La renaissance du monde arabe n’est en rien conditionnée par la destruction du « cancer » sioniste. Depuis 1948, les régimes autocratiques arabes pro ou anti-américains n’ont utilisé la cause palestinienne que pour étouffer les espoirs et les aspirations à la liberté de leurs propres peuples. L’antisémitisme d’Etat constituait aussi un dérivatif facile pour qui voulait s’acoquiner à bon compte une opinion publique chauffée à blanc contre l’Etat d’Israël. Le sort réservé aux réfugiés palestiniens par l’ensemble du monde arabe, à l’exception de la Jordanie, témoigne à souhait de cette lecture cynique. Contrairement aux 600.000 Juifs orientaux installés en Israël, aux deux millions de Grecs bannis de Turquie, aux treize millions d’Allemands expulsés d’Europe centrale, les Palestiniens ont été, à l’instar des Kurdes, d’emblée accueillis en citoyens de seconde, sinon de troisième zone. Sitôt la frontière franchie, ils ont été parqués et armés, sans le moindre espoir d’intégration. Les élites arabes chérissent autant la cause palestinienne qu’ils se défient des Palestiniens.
Aussi périphérique qu’elle soit à l’échelle du malheur arabe, la question palestinienne reste plus que jamais centrale pour les principaux intéressés : les Palestiniens et les Israéliens. Pour qui aspire à ce qu’Israël reste démocratique et juif, la création d’un Etat palestinien apparaît plus que jamais vitale. Comment ne pas comprendre que l’actuel statu quo est scandaleux à court terme (notamment en termes de valeurs juives), dangereux à moyen terme et, tout simplement, suicidaire à long terme ! Démographiquement, la pérennité de l’Etat juif passe par la séparation d’avec la Palestine. La démographie est une science exacte qui ne laisse aucune place à l’interprétation et aux rêves. S’il n’y avait pas eu la Shoah, il eut été sans doute possible de penser autrement l’organisation spatiale d’Israël. Faute de réserve, il y a lieu de privilégier l’idée d’un petit (mais fort) Israël. L’erreur des Français a été de créer un Grand Liban où les chrétiens, naguère majoritaires, se sont retrouvés très rapidement minoritaires. L’erreur des Britanniques a été de penser un Grand Irak où les sunnites se sont également retrouvés très rapidement minoritaires. Voulons-nous vraiment une libanisation, voire une irakisation d’Israël ?

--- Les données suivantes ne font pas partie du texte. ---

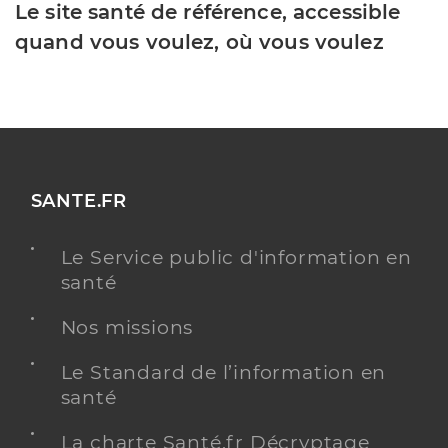
Le site santé de référence, accessible
quand vous voulez, où vous voulez
SANTE.FR
Le Service public d'information en
santé
Nos missions
Le Standard de l’information en
santé
La charte Santé.fr Décryptage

Enfin, la résolution du conflit apparaît d’autant plus urgente que la crise syrienne a signé le début du déclin américain. Après l’Europe, les Etats-Unis semblent à leur tour frappés d’aboulie, d’impuissance. Le temps des frappes unilatérales semble bien révolu. Israël ne pourra sans doute plus agir contre l’Iran qui n’a en rien renoncé à se doter de la bombe.
Il semble bien n’y avoir d’autre solution que dans de véritables négociations de paix. Or, rien ne démontre qu’il est dans les intentions du gouvernement israélien de s’y atteler avec sérieux. C’est d’autant plus rageant que les Israéliens pourraient négocier à leur total avantage. Européens et Américains seraient trop heureux d’offrir aux Israéliens toutes les garanties nécessaires, et ce, dans l’espoir de se débarrasser à bon compte d’un conflit qui ne cesse d’empoisonner les relations internationales. Si seulement Netanyahou était prêt à la paix des braves, il sauverait non seulement Israël d’un avenir autrement incertain, mais sa propre image, jusqu’ici calamiteuse. A coup sûr, il se verrait attribuer le Prix Nobel, aux côtés de Mahmoud Abbas.